Gentrification

I had a great Thanksgiving. Just Maxine, Keith and me, at their house in Silicon Valley. An earlier year, the house would have been mobbed with family, but we’re at a point in our lives when some of those family members have passed on, and others have moved out of the area, in some cases halfway around the world. Keith has cancer, just recently diagnosed: he begins chemo today (Monday). All of which made this Thanksgiving, for the three of us, more poignant than ever.

We watched the entire “Get Back” series, walked a lot and enjoyed the crisp, sunny Fall weather. It was nice, to be honest, to not think about politics, police and encampments for a while—although I did not make the mistake of thinking that those issues have disappeared from my plate. They have not. I’m back now, and I think the Coalition for a Better Oakland is going to be very busy in the future, in our self-appointed guise of Guardians of the City.

I happened to pick up a book from Keith’s bookshelf called “How to Kill a City: Gentrification, Inequality, and the Fight for the Neighborhood,” by P.E. Moskowitz, a gay freelance journalist native New Yorker, whose views are decidedly what we might call “progressive.” He is thoroughly, adamantly anti-gentrification, although he points out, with abashed modesty, that when he moved, a few years ago, from his birth neighborhood, in the West Village of Manhattan, to Williamsburg, in Brooklyn, because he could no longer afford to live there, he himself became a gentrifier.

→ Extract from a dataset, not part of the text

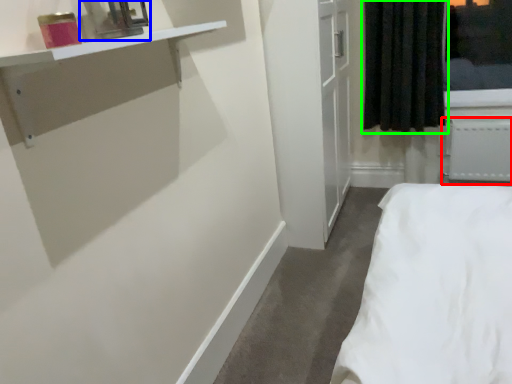 Question: Considering the real-world distances, which object is farthest from radiator (highlighted by a red box)? medicine cabinet (highlighted by a blue box) or curtain (highlighted by a green box)?

Choices:
 (A) medicine cabinet
 (B) curtain

Answer: (A) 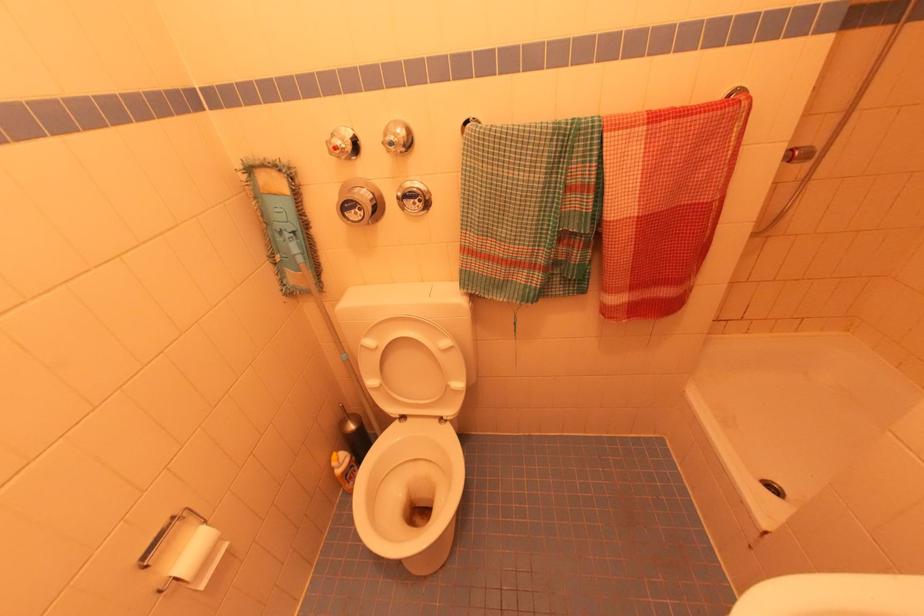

I’m a gentrifier too, I suppose. I moved from Bernal Heights, in San Francisco, to Adams Point in 1987 because I wanted to own my own place and I couldn’t afford anything in San Francisco. When I came here, the neighborhood was poor and sketchy—which is why I could afford a mere $57,000 for a one-bedroom condo. Since then, my neighborhood has become part of fashionable Uptown, and new condos are selling for upwards of $600,000.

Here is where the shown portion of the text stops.